*** Supplied information Section Begins ***

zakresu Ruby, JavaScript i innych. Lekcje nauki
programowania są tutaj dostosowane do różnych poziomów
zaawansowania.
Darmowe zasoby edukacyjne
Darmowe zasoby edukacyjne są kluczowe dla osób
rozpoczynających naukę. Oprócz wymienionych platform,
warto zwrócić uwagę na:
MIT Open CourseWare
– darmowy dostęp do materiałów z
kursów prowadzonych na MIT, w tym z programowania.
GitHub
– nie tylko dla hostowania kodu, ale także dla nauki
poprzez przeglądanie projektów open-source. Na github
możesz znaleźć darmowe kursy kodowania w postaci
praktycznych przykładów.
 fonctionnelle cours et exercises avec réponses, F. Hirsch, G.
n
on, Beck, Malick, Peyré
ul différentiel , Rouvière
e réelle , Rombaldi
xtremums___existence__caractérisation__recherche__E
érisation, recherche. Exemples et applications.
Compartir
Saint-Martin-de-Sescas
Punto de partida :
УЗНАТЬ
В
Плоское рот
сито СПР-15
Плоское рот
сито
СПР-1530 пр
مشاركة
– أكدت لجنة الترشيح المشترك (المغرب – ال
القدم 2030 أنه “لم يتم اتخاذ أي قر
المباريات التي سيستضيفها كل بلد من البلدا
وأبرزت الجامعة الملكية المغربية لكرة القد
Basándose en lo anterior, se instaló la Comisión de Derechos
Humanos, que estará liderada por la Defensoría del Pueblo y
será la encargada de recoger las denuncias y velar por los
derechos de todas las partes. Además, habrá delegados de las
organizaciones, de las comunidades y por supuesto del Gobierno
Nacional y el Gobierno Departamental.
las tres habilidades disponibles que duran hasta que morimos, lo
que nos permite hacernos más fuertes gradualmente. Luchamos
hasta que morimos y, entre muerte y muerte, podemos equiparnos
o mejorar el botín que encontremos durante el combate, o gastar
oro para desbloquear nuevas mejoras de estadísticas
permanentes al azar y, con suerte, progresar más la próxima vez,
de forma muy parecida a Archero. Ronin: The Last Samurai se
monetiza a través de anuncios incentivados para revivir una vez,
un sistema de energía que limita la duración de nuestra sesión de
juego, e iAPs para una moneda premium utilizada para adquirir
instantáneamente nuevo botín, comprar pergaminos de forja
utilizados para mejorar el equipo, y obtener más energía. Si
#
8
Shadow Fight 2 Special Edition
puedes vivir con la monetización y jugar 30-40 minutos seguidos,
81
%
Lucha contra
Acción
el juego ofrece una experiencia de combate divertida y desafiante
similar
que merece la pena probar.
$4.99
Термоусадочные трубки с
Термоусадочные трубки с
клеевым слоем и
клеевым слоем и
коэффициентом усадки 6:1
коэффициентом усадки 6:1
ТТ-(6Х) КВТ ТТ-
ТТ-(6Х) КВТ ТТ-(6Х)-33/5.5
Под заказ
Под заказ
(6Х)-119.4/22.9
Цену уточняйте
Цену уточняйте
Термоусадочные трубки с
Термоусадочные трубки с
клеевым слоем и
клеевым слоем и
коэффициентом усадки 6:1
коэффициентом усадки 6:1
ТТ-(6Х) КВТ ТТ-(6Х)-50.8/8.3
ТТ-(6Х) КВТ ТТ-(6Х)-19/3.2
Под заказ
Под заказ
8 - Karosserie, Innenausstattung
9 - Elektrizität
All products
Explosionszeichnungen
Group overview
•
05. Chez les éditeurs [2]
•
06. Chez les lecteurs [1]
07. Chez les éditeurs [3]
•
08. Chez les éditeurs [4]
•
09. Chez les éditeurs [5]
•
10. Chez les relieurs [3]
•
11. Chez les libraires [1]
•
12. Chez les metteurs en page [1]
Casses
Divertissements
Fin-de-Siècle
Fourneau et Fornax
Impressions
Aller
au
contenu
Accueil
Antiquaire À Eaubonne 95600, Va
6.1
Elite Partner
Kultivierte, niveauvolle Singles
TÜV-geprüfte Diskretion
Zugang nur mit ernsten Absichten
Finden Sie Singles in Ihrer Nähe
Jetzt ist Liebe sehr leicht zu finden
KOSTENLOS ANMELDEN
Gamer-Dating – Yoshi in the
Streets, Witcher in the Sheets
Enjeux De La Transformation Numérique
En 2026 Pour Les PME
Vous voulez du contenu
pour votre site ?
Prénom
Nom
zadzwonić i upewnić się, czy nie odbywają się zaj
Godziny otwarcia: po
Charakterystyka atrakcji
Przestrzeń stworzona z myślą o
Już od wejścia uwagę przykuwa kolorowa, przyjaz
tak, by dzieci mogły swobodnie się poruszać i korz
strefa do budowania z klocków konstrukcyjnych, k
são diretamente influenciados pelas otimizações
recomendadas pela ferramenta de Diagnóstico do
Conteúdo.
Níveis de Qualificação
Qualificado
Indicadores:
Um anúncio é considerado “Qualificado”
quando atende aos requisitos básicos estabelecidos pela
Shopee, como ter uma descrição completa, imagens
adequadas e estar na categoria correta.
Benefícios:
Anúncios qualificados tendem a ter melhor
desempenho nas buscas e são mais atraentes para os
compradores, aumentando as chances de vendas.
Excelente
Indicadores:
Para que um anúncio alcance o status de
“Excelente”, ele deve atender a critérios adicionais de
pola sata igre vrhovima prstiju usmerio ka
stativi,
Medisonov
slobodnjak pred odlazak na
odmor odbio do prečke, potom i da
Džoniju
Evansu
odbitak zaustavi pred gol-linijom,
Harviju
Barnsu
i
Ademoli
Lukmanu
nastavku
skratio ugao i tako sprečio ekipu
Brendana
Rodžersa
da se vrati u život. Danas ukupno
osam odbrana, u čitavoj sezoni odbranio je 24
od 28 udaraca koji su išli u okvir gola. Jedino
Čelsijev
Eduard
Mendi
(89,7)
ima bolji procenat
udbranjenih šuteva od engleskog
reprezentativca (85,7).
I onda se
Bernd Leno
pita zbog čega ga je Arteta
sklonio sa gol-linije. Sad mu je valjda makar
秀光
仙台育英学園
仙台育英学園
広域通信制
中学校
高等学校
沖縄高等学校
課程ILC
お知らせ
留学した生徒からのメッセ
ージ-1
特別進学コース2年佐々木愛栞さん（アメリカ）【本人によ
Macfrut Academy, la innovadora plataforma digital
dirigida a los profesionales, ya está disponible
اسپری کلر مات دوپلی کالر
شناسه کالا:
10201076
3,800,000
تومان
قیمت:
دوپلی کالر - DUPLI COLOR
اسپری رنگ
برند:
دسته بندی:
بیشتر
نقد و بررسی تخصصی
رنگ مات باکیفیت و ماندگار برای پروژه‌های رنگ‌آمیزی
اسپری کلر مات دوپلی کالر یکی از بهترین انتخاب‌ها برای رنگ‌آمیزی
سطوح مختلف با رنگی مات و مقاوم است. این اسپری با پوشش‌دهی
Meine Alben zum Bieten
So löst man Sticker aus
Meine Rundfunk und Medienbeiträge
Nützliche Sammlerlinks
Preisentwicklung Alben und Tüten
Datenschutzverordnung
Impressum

*** Supplied information Section Ends ***

- [Work to complete] Would you write out the whole listing word for word?

- [Exercise result]
zakresu Ruby, JavaScript i innych. Lekcje nauki
programowania są tutaj dostosowane do różnych poziomów
zaawansowania.
Darmowe zasoby edukacyjne
Darmowe zasoby edukacyjne są kluczowe dla osób
rozpoczynających naukę. Oprócz wymienionych platform,
warto zwrócić uwagę na:
MIT Open CourseWare
– darmowy dostęp do materiałów z
kursów prowadzonych na MIT, w tym z programowania.
GitHub
– nie tylko dla hostowania kodu, ale także dla nauki
poprzez przeglądanie projektów open-source. Na github
możesz znaleźć darmowe kursy kodowania w postaci
praktycznych przykładów.
 fonctionnelle cours et exercises avec réponses, F. Hirsch, G.
n
on, Beck, Malick, Peyré
ul différentiel , Rouvière
e réelle , Rombaldi
xtremums___existence__caractérisation__recherche__E
érisation, recherche. Exemples et applications.
Compartir
Saint-Martin-de-Sescas
Punto de partida :
УЗНАТЬ
В
Плоское рот
сито СПР-15
Плоское рот
сито
СПР-1530 пр
مشاركة
– أكدت لجنة الترشيح المشترك (المغرب – ال
القدم 2030 أنه “لم يتم اتخاذ أي قر
المباريات التي سيستضيفها كل بلد من البلدا
وأبرزت الجامعة الملكية المغربية لكرة القد
Basándose en lo anterior, se instaló la Comisión de Derechos
Humanos, que estará liderada por la Defensoría del Pueblo y
será la encargada de recoger las denuncias y velar por los
derechos de todas las partes. Además, habrá delegados de las
organizaciones, de las comunidades y por supuesto del Gobierno
Nacional y el Gobierno Departamental.
las tres habilidades disponibles que duran hasta que morimos, lo
que nos permite hacernos más fuertes gradualmente. Luchamos
hasta que morimos y, entre muerte y muerte, podemos equiparnos
o mejorar el botín que encontremos durante el combate, o gastar
oro para desbloquear nuevas mejoras de estadísticas
permanentes al azar y, con suerte, progresar más la próxima vez,
de forma muy parecida a Archero. Ronin: The Last Samurai se
monetiza a través de anuncios incentivados para revivir una vez,
un sistema de energía que limita la duración de nuestra sesión de
juego, e iAPs para una moneda premium utilizada para adquirir
instantáneamente nuevo botín, comprar pergaminos de forja
utilizados para mejorar el equipo, y obtener más energía. Si
#
8
Shadow Fight 2 Special Edition
puedes vivir con la monetización y jugar 30-40 minutos seguidos,
81
%
Lucha contra
Acción
el juego ofrece una experiencia de combate divertida y desafiante
similar
que merece la pena probar.
$4.99
Термоусадочные трубки с
Термоусадочные трубки с
клеевым слоем и
клеевым слоем и
коэффициентом усадки 6:1
коэффициентом усадки 6:1
ТТ-(6Х) КВТ ТТ-
ТТ-(6Х) КВТ ТТ-(6Х)-33/5.5
Под заказ
Под заказ
(6Х)-119.4/22.9
Цену уточняйте
Цену уточняйте
Термоусадочные трубки с
Термоусадочные трубки с
клеевым слоем и
клеевым слоем и
коэффициентом усадки 6:1
коэффициентом усадки 6:1
ТТ-(6Х) КВТ ТТ-(6Х)-50.8/8.3
ТТ-(6Х) КВТ ТТ-(6Х)-19/3.2
Под заказ
Под заказ
8 - Karosserie, Innenausstattung
9 - Elektrizität
All products
Explosionszeichnungen
Group overview
•
05. Chez les éditeurs [2]
•
06. Chez les lecteurs [1]
07. Chez les éditeurs [3]
•
08. Chez les éditeurs [4]
•
09. Chez les éditeurs [5]
•
10. Chez les relieurs [3]
•
11. Chez les libraires [1]
•
12. Chez les metteurs en page [1]
Casses
Divertissements
Fin-de-Siècle
Fourneau et Fornax
Impressions
Aller
au
contenu
Accueil
Antiquaire À Eaubonne 95600, Va
6.1
Elite Partner
Kultivierte, niveauvolle Singles
TÜV-geprüfte Diskretion
Zugang nur mit ernsten Absichten
Finden Sie Singles in Ihrer Nähe
Jetzt ist Liebe sehr leicht zu finden
KOSTENLOS ANMELDEN
Gamer-Dating – Yoshi in the
Streets, Witcher in the Sheets
Enjeux De La Transformation Numérique
En 2026 Pour Les PME
Vous voulez du contenu
pour votre site ?
Prénom
Nom
zadzwonić i upewnić się, czy nie odbywają się zaj
Godziny otwarcia: po
Charakterystyka atrakcji
Przestrzeń stworzona z myślą o
Już od wejścia uwagę przykuwa kolorowa, przyjaz
tak, by dzieci mogły swobodnie się poruszać i korz
strefa do budowania z klocków konstrukcyjnych, k
são diretamente influenciados pelas otimizações
recomendadas pela ferramenta de Diagnóstico do
Conteúdo.
Níveis de Qualificação
Qualificado
Indicadores:
Um anúncio é considerado “Qualificado”
quando atende aos requisitos básicos estabelecidos pela
Shopee, como ter uma descrição completa, imagens
adequadas e estar na categoria correta.
Benefícios:
Anúncios qualificados tendem a ter melhor
desempenho nas buscas e são mais atraentes para os
compradores, aumentando as chances de vendas.
Excelente
Indicadores:
Para que um anúncio alcance o status de
“Excelente”, ele deve atender a critérios adicionais de
pola sata igre vrhovima prstiju usmerio ka
stativi,
Medisonov
slobodnjak pred odlazak na
odmor odbio do prečke, potom i da
Džoniju
Evansu
odbitak zaustavi pred gol-linijom,
Harviju
Barnsu
i
Ademoli
Lukmanu
nastavku
skratio ugao i tako sprečio ekipu
Brendana
Rodžersa
da se vrati u život. Danas ukupno
osam odbrana, u čitavoj sezoni odbranio je 24
od 28 udaraca koji su išli u okvir gola. Jedino
Čelsijev
Eduard
Mendi
(89,7)
ima bolji procenat
udbranjenih šuteva od engleskog
reprezentativca (85,7).
I onda se
Bernd Leno
pita zbog čega ga je Arteta
sklonio sa gol-linije. Sad mu je valjda makar
秀光
仙台育英学園
仙台育英学園
広域通信制
中学校
高等学校
沖縄高等学校
課程ILC
お知らせ
留学した生徒からのメッセ
ージ-1
特別進学コース2年佐々木愛栞さん（アメリカ）【本人によ
Macfrut Academy, la innovadora plataforma digital
dirigida a los profesionales, ya está disponible
اسپری کلر مات دوپلی کالر
شناسه کالا:
10201076
3,800,000
تومان
قیمت:
دوپلی کالر - DUPLI COLOR
اسپری رنگ
برند:
دسته بندی:
بیشتر
نقد و بررسی تخصصی
رنگ مات باکیفیت و ماندگار برای پروژه‌های رنگ‌آمیزی
اسپری کلر مات دوپلی کالر یکی از بهترین انتخاب‌ها برای رنگ‌آمیزی
سطوح مختلف با رنگی مات و مقاوم است. این اسپری با پوشش‌دهی
Meine Alben zum Bieten
So löst man Sticker aus
Meine Rundfunk und Medienbeiträge
Nützliche Sammlerlinks
Preisentwicklung Alben und Tüten
Datenschutzverordnung
Impressum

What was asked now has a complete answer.